“You notice he’s concentrating everything he can bring to bear on my left flank. Fifteen moves from now he’d’ve been focused on my King’s Knight’s Third. Three moves after that he was going to exchange his knight for my queen and then mate in four. But, finding out what he was up to, I’ve just derailed his train of operations and he has to revise his whole campaign.”

“No wonder I didn’t see . . . I’m simply not in your class. But would you mind if I stay and look on?”

“We’ll be glad to have you, but it won’t be fast. We’re playing strict tournament rules and taking the full four minutes for each move.”

“That’s quite all right. I really enjoy watching Grand Masters at work.”

Master though he was, Thlasoval had no idea at all of what a terrific game he watched. For Joan Janowick and Neal Cloud were not playing it; they merely moved the pieces. The game had been played long since.
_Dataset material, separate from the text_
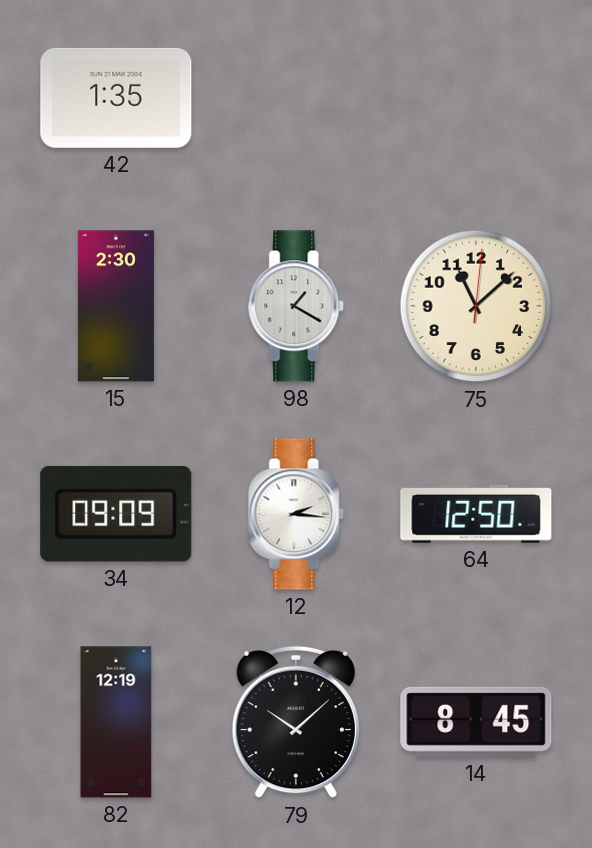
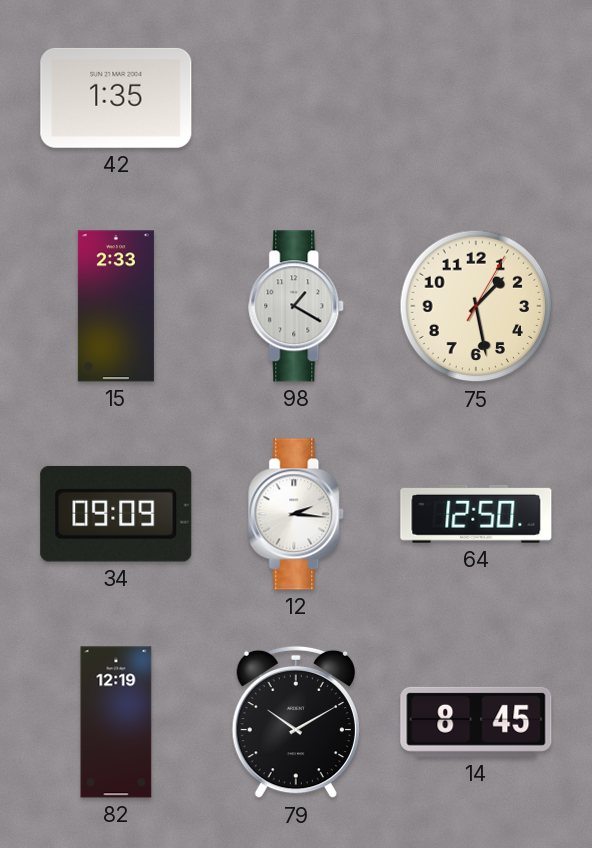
15: 2:30 -> 2:33
75: 11:08 -> 1:28
79: 10:08 -> 10:10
Based upon the greatest games of the greatest masters of old, it had been worked out, move by move, by chess masters working with high-speed computers.

Thus, while Joan and Storm were really concentrating, it was not upon chess.

Chapter 14
▂▂▂▂▂▂VESTA THE GAMBLER

JOAN WAS HANDLING the card games, Cloud the wheels. The suggestion that it would be smart to run honest games had been implanted in the zwilniks’ minds, not because of the cards, but because of the wheels; for a loaded, braked, and magnetized wheel is a very tough device to beat.

Joan, then, would read a deck of cards, and a Lensman or a Rigellian would watch her do it. Then the observing telepath would, all imperceptibly, insert hunches into the mind of a player. And what gambler has ever questioned his hunches, especially when they pay off time after time after time? Thus more and more players began to win with greater or lesser regularity and the gambling fever—the most contagious and infectious disorder known to man—spread throughout the vast room like a conflagration in a box-factory.

And Storm Cloud was handling the wheels.